**Task objective**. Return every line below as is, leaving out the pictures.

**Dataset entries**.
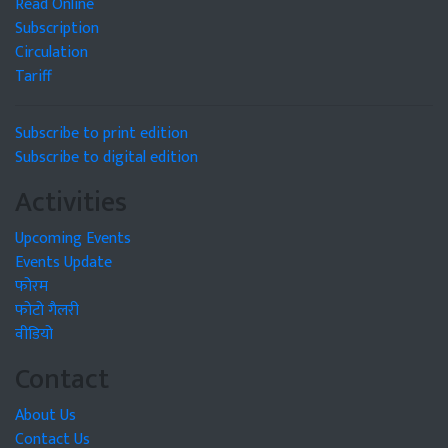
Read Online
Subscription
Circulation
Tariff
Subscribe to print edition
Subscribe to digital edition
Activities
Upcoming Events
Events Update
फोरम
फोटो गैलरी
वीडियो
Contact
About Us
Contact Us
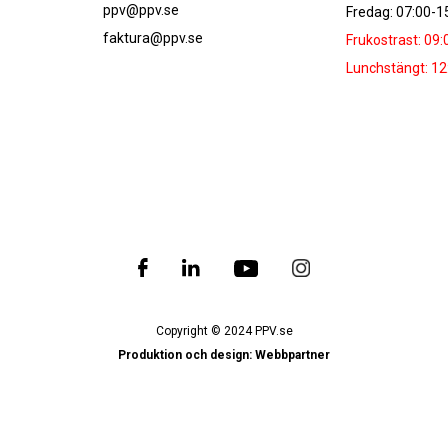
ppv@ppv.se
Fredag: 07:00-1
faktura@ppv.se
Frukostrast: 09:
Lunchstängt: 12
Copyright © 2024 PPV.se
Produktion och design: Webbpartner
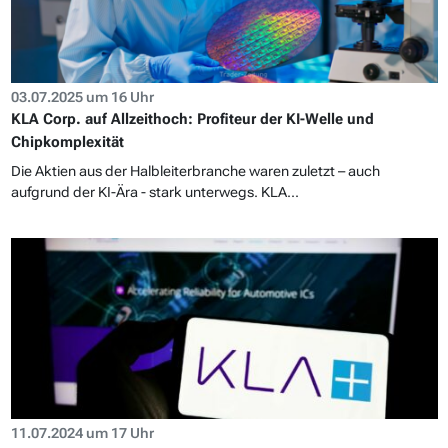
03.07.2025 um 16 Uhr
KLA Corp. auf Allzeithoch: Profiteur der KI-Welle und
Chipkomplexität
Die Aktien aus der Halbleiterbranche waren zuletzt – auch
aufgrund der KI-Ära - stark unterwegs. KLA...
11.07.2024 um 17 Uhr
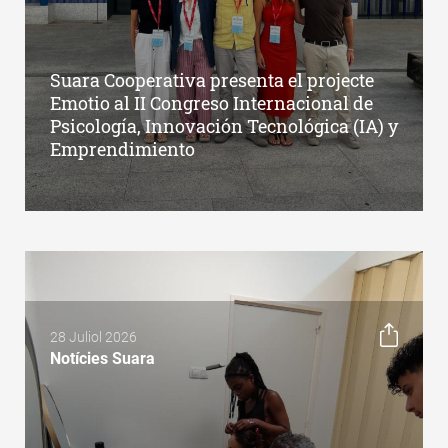
Suara Cooperativa presenta el projecte
Emotio al II Congreso Internacional de
Psicología, Innovación Tecnológica (IA) y
Emprendimiento
28 Juliol 2026
Notícies Suara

**Exercise solution**.
Read Online
Subscription
Circulation
Tariff
Subscribe to print edition
Subscribe to digital edition
Activities
Upcoming Events
Events Update
फोरम
फोटो गैलरी
वीडियो
Contact
About Us
Contact Us
ppv@ppv.se
Fredag: 07:00-1
faktura@ppv.se
Frukostrast: 09:
Lunchstängt: 12
Copyright © 2024 PPV.se
Produktion och design: Webbpartner
03.07.2025 um 16 Uhr
KLA Corp. auf Allzeithoch: Profiteur der KI-Welle und
Chipkomplexität
Die Aktien aus der Halbleiterbranche waren zuletzt – auch
aufgrund der KI-Ära - stark unterwegs. KLA...
11.07.2024 um 17 Uhr
Suara Cooperativa presenta el projecte
Emotio al II Congreso Internacional de
Psicología, Innovación Tecnológica (IA) y
Emprendimiento
28 Juliol 2026
Notícies Suara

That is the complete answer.